Publisher registration fails

Check:
  • The repository is in owner/repo format.
  • The owner matches the pack namespace.
  • The workflow path is under .github/workflows/.
  • Your registry session has 2FA enabled and verified.

OIDC exchange fails

Check:
  • permissions: id-token: write is present.
  • The workflow path matches the trusted publisher exactly.
  • The repository matches the trusted publisher exactly.
  • The tag or branch ref matches ref_pattern.
  • The GitHub environment matches if one was configured.

Publish succeeds but nono pull fails

Check:
  • package.json was included in the uploaded files.
  • Uploaded filenames exactly match the package.json artifact paths.
  • Nested files were listed explicitly in files:.
  • Group names respect the configured prefix.
  • min_nono_version is not higher than the installed CLI version.

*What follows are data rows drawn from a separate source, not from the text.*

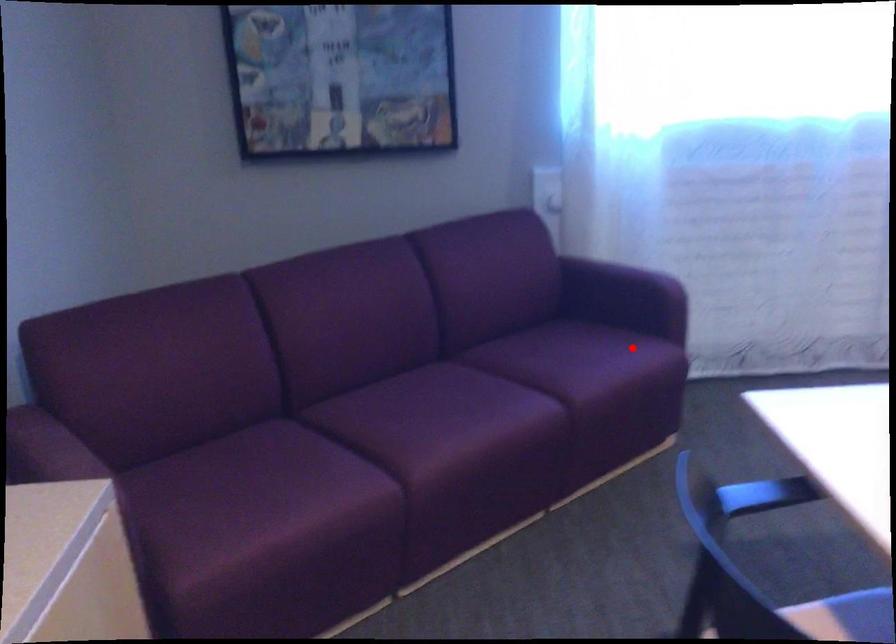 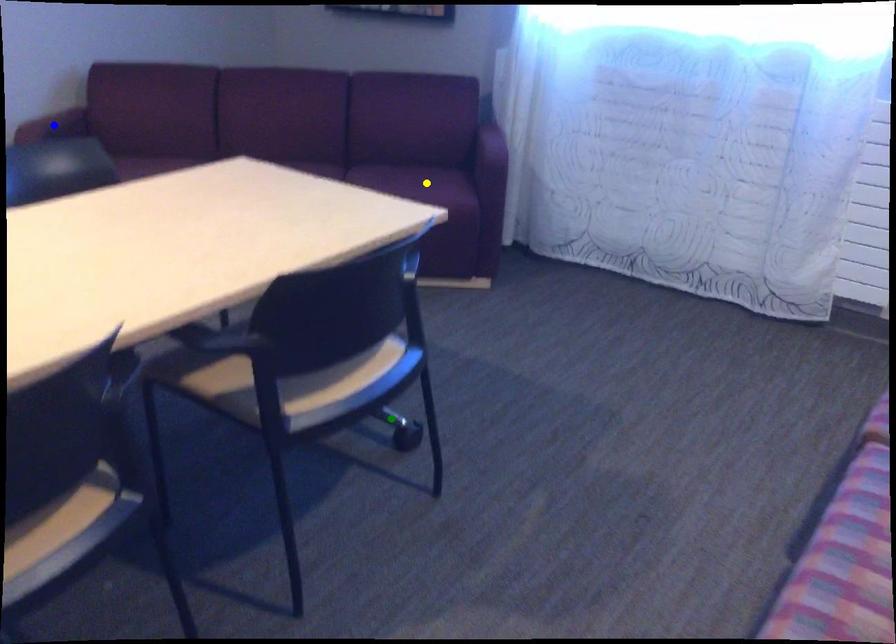 Question: I am providing you with two images of the same scene from different viewpoints. A red point is marked on the first image. You are given multiple points on the second image. Which point in image 2 is actually the same real-world point as the red point in image 1?

Choices:
 (A) yellow point
 (B) blue point
 (C) green point

Answer: (A) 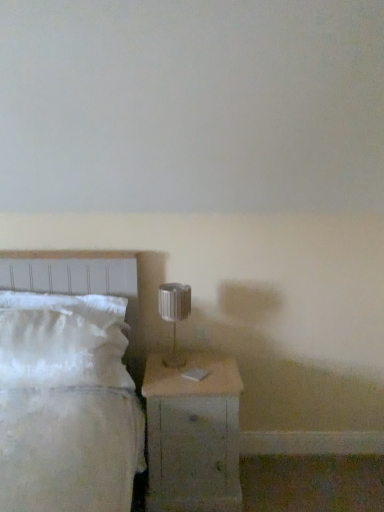 This screenshot has height=512, width=384. What are the coordinates of `vacant area located to the right-hand side of metallic silver table lamp at center` in the screenshot? It's located at (217, 361). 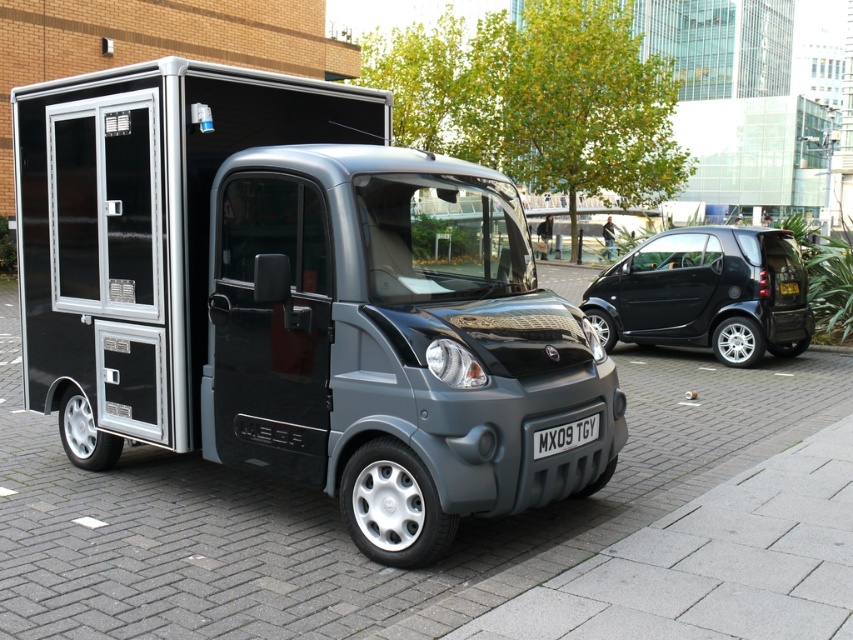 Who is higher up, matte black van at center or shiny black car at right?

shiny black car at right

Is matte black van at center further to camera compared to shiny black car at right?

That is False.

What are the coordinates of `matte black van at center` in the screenshot? It's located at (294, 300).

This screenshot has height=640, width=853. In order to click on matte black van at center in this screenshot , I will do `click(294, 300)`.

Is matte black van at center smaller than white plastic license plate at center?

No.

Between matte black van at center and white plastic license plate at center, which one has more height?

matte black van at center is taller.

Who is more forward, (x=430, y=516) or (x=582, y=417)?

Positioned in front is point (x=430, y=516).

Image resolution: width=853 pixels, height=640 pixels. I want to click on matte black van at center, so click(x=294, y=300).

Can you confirm if shiny black car at right is positioned to the right of white plastic license plate at center?

Yes, shiny black car at right is to the right of white plastic license plate at center.

Is the position of shiny black car at right less distant than that of white plastic license plate at center?

No.

What do you see at coordinates (706, 292) in the screenshot? I see `shiny black car at right` at bounding box center [706, 292].

Find the location of a particular element. The height and width of the screenshot is (640, 853). shiny black car at right is located at coordinates (706, 292). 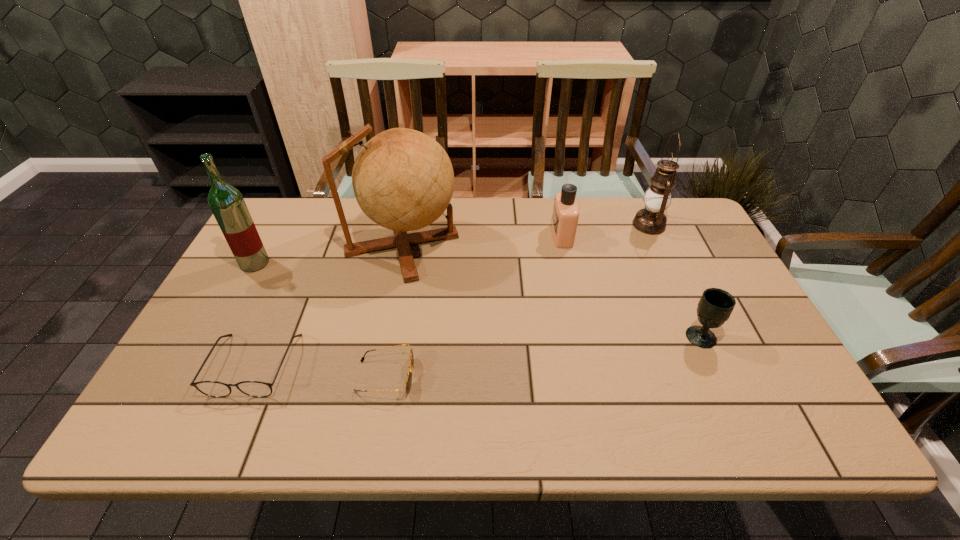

Registering a Pack-Provided Profile

If your pack ships a profile artifact whose install_as name was previously a preset (e.g. claude-code was compiled into the CLI before v0.43), you should register it in nono’s migration table so users on older versions get a friendly auto-pull prompt rather than a “profile not found” error when they upgrade. The table lives at crates/nono-cli/src/migration.rs as PACK_PROVIDED_PROFILES. Each entry is a PackProvidedProfile struct with three fields:
pub const PACK_PROVIDED_PROFILES: &[PackProvidedProfile] = &[
    PackProvidedProfile {
        profile_name: "claude-code",
        pack_ref: "always-further/claude",
        installs_summary: "sandbox profile + Claude Code plugin",
    },
    // Future:
    // PackProvidedProfile {
    //     profile_name: "codex",
    //     pack_ref: "always-further/codex",
    //     installs_summary: "sandbox profile + Codex integration assets",
    // },
];
  • profile_name — exact name a user types after --profile or in extends:.
  • pack_ref — the <namespace>/<name> registry pack ref to install.
  • installs_summary — one-line description rendered in the install prompt’s “Installs” row. Should describe the user-visible result of accepting, not the implementation.
Adding an entry causes three things to happen automatically:
  1. --profile <name> for that profile triggers an auto-pull prompt instead of failing, when the pack isn’t installed.
  2. --profile <other> where <other> extends <name> also triggers the prompt (the resolver walks the extends chain).
  3. The friendly hint shown when the user declines / runs non-interactively names the right pack ref.
nono profile list will surface installed pack profiles under their own Packages: section, with the providing pack ref shown next to the name. The cleanest setup is:
  1. Keep each pack in a dedicated subdirectory of the publishing repository.
  2. One per-pack trigger workflow plus one shared reusable workflow (see Independent Releases for Multi-Pack Monorepos).
  3. Register one trusted publisher per pack, pinned to its workflow path and tag prefix.
  4. Publish immutable releases from per-pack tags such as claude-v1.2.0.
  5. Use refs/tags/<pack>-v* as the trusted publisher ref pattern.
  6. Validate every release with a fresh nono pull against the intended registry.
That gives consumers a straight provenance chain from installed artifacts back to a specific repository, workflow, and Git ref.